Bowa was still under his old contract, though, so the Phillies either had to keep a disgruntled player on their team or trade him to another organization. With a trade, however, the Phillies would not have any leverage as their dispute with Bowa was in the public eye.
Former Phillies manager and newly-installed Cubs GM Dallas Green saw an opportunity for his club. The Phillies wanted to swap Bowa for Ivan DeJesus, but Green knew he could extract more from the Phillies by playing on Bowa's shortcomings. Later speaking about the trade, Green said, "We knew we had them over a barrel." After a back-and-forth conversation, Green convinced the Phillies to include Sandberg in the deal.
On January 27, the two teams had reached an agreement. The Phillies sent Bowa and Sandberg to Chicago and the Cubs sent DeJesus to Philadelphia. While Sandberg went on to enjoy a highly-successful career with the Cubs that would lead to enshrinement in the Hall of Fame, DeJesus had three very lackluster years with the Phillies, hitting just .249 between 1982-84.
From 1984 to 1993, Sandberg made 10 consecutive All-Star teams. He won the NL Gold Glove at second base each year from 1983 to '91, and he finished first in MVP voting in 1984.

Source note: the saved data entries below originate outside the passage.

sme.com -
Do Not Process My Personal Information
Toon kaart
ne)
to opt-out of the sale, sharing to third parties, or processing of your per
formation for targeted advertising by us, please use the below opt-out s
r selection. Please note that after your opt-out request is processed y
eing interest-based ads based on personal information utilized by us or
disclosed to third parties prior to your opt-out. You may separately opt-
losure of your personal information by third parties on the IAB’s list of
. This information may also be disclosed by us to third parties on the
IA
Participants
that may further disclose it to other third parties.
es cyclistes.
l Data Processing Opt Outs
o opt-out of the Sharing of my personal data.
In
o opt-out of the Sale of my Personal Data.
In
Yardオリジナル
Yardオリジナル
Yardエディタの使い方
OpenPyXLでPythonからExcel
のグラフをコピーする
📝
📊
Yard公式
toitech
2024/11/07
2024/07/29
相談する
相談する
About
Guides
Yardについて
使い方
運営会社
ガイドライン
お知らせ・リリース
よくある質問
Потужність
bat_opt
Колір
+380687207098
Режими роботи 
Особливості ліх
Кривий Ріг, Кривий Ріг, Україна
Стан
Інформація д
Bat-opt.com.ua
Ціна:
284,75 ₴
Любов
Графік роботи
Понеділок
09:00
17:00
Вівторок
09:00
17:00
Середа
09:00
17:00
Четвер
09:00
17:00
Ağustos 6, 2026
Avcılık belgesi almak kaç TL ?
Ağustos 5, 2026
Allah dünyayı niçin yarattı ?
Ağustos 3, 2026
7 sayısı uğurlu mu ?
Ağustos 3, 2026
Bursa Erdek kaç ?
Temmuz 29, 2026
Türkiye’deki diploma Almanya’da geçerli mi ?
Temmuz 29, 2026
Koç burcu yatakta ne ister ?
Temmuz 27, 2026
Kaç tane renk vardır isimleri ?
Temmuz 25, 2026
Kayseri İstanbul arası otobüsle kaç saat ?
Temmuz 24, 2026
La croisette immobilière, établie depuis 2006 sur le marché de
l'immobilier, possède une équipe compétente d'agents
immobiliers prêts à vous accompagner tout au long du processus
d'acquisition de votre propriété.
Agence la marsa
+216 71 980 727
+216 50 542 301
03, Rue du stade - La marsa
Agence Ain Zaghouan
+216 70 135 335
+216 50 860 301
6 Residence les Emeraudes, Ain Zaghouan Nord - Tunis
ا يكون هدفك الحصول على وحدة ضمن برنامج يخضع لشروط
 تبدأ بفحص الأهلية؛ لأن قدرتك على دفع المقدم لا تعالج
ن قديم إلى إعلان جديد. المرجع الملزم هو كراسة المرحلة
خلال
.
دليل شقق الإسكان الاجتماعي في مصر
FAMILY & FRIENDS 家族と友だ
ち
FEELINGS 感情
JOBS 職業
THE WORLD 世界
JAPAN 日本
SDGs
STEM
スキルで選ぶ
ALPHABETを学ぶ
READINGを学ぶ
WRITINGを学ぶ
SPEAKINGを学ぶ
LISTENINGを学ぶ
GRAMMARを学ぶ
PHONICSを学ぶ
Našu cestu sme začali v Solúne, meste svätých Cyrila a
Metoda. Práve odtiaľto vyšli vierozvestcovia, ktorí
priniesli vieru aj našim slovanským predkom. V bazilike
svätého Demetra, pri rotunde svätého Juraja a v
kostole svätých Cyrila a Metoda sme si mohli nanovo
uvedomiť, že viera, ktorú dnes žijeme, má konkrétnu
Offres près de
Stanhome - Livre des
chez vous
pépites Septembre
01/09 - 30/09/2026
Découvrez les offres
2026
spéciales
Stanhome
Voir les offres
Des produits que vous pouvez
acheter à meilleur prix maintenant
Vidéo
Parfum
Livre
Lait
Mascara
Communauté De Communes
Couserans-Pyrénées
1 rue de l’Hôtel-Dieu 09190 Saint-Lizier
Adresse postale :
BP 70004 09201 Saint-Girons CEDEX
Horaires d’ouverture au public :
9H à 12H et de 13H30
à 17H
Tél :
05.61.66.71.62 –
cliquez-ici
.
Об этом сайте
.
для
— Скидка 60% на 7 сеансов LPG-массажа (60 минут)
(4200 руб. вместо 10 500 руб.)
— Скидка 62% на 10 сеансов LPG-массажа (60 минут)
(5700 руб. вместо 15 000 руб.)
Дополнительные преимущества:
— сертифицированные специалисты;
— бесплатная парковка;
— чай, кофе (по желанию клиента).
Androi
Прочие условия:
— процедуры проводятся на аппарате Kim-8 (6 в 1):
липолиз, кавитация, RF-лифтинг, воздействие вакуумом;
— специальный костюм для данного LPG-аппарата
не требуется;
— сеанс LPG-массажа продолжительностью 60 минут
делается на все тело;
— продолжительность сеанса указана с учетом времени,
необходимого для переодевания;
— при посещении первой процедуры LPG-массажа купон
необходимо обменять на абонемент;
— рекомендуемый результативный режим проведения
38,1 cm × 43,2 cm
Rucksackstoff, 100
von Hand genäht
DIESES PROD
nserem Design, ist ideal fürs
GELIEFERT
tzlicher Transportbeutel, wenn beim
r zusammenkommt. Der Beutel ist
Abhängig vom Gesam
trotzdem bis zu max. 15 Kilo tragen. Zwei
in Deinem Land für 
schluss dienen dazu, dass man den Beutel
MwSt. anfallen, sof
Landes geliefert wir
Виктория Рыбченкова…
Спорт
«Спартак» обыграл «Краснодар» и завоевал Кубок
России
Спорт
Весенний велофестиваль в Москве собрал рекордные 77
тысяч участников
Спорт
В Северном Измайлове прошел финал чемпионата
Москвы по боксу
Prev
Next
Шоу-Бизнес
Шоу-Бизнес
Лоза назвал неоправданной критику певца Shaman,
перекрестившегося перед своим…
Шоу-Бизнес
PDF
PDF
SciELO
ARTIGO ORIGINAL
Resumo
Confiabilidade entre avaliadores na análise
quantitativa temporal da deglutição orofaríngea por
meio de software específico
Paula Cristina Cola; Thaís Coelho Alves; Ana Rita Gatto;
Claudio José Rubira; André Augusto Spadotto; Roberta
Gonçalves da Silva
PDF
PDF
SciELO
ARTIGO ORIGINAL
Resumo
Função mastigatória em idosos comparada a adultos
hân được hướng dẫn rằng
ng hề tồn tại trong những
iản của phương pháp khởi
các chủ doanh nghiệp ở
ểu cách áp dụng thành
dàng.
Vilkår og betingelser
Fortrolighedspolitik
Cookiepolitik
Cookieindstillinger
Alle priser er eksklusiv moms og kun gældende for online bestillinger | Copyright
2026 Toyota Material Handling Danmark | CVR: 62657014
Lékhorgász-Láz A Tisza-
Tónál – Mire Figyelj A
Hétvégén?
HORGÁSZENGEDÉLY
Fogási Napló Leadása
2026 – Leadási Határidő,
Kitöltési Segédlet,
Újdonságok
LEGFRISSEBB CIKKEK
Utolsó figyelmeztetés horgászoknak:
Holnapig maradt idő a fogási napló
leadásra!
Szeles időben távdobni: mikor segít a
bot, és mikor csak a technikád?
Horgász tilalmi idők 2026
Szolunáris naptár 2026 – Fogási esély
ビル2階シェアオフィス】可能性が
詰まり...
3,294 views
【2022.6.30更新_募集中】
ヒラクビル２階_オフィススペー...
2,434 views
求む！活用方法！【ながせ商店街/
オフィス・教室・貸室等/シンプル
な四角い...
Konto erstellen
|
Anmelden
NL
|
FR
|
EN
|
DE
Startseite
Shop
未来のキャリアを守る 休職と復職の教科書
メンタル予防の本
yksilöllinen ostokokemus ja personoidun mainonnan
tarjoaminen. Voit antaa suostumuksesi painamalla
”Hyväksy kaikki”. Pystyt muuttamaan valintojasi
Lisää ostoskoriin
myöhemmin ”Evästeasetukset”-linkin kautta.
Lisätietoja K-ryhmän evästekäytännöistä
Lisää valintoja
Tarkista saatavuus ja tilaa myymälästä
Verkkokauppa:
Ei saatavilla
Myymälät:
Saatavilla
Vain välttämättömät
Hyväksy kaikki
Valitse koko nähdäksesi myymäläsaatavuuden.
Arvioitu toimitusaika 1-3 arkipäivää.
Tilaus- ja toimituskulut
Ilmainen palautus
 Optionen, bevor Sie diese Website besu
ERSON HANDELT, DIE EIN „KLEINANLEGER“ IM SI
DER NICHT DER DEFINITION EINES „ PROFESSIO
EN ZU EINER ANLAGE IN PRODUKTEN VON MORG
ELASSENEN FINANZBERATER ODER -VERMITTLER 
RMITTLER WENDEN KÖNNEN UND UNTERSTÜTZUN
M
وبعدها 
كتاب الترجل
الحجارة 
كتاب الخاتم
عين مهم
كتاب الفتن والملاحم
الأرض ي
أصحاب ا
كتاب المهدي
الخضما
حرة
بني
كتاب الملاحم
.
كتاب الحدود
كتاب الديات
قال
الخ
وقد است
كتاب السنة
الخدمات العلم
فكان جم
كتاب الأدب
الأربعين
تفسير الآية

Sandberg finished his career with 62 Wins Above Replacement (WAR), a sabermetric statistic that factors in a player's contributions on both offense and defense, then accounts for the position he plays and compares him to the expected production of a replacement-level player (a theoretical player who would be freely available to play for the league minimum salary). Prior to Chase Utley, the Phillies franchise leader in WAR for second baseman was Tony Taylor at 11.9. There is no doubt that, if Sandberg had stayed in the Phillies organization, he would have retired as the greatest second baseman in Phillies history.
They say hindsight is 20/20, but the outcome of this trade could have been seen coming from a mile away. Unfortunately, the Phillies were forced into action by an ugly contract dispute with one of the team's most recognizable players in Larry Bowa. Bowa, of course, would later return to the Phillies as a manager in 2001, but left at the end of the 2004 season after many clashes with his players, including third baseman Scott Rolen.
Bowa's fiery personality was one reason why he was and still is such a controversial figure in Philadelphia sports history, but the Sandberg trade is as big a part of it. Who knows just how good the 1984-1992 Phillies would have been with Sandberg -- they may not have had to wait 10 years to reach the postseason.